Samstag, 18. September 2021

[Schnipseltime] Im Fokus der Vergangenheit von Juliane Schmelzer

 




„Empfindest du noch etwas für sie?“, fragte Joselyn auf einmal und Eric blieb stehen, drehte sich zu ihr herum und schaute nachdenklich auf seine Füße. Sie musste ihren Namen nicht erwähnen, er wusste es auch so. Er bedauerte, dass Claire irgendwie zwischen ihnen stand und wollte dies so schnell wie möglich ändern.

„Auf eine gewisse Art und Weise liebe ich sie wohl noch immer“, gestand er schließlich. „Und das wird wohl auch immer so bleiben.“

„Genug, um mit ihr zu schlafen?“

„Das ist vorbei“, sagte er schnell.

„Bist du dir da sicher?“ Joselyn merkte, dass er ernsthaft nachzudenken begann und setzte sich in Bewegung. Er folgte ihr.

„Ja, Jo, ich bin mir sicher. Ich hätte das Ganze schon vor langer Zeit beenden sollen, aber …“

„Aber?“, fragte sie und schaute zu ihm auf.

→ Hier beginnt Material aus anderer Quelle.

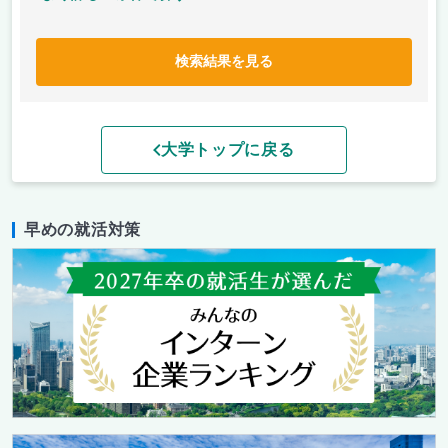
検索結果を見る
大学トップに戻る
早めの就活対策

„Ich hatte bislang noch keinen Grund dazu.“

„Und jetzt hast du einen?“, fragte sie weiter. Sie waren inzwischen wieder am Revier angekommen und standen vor dem Haupteingang.

„Ich habe dir noch nichts von Drittens erzählt.“

„Ich höre.“ Sie lächelte und stemmte wieder die Hände in die Hüften, warf die Haare ein wenig zurück und wartete. Und in diesem Augenblick fiel ihr Blick auf einen Mann, der auf der anderen Straßenseite stand und sie beobachtete. Zunächst war sie sich nicht sicher, glaubte falsch gesehen zu haben, aber als sie noch einen Blick riskierte, war es klar. Joselyn merkte, wie ihr mit einem Mal ein Schauer über den Rücken lief und instinktiv ging sie in Deckung, indem sie auf Eric zutrat und ihn umarmte. Sie versteckte ihr Gesicht an seiner Brust und klammerte sich an ihm fest.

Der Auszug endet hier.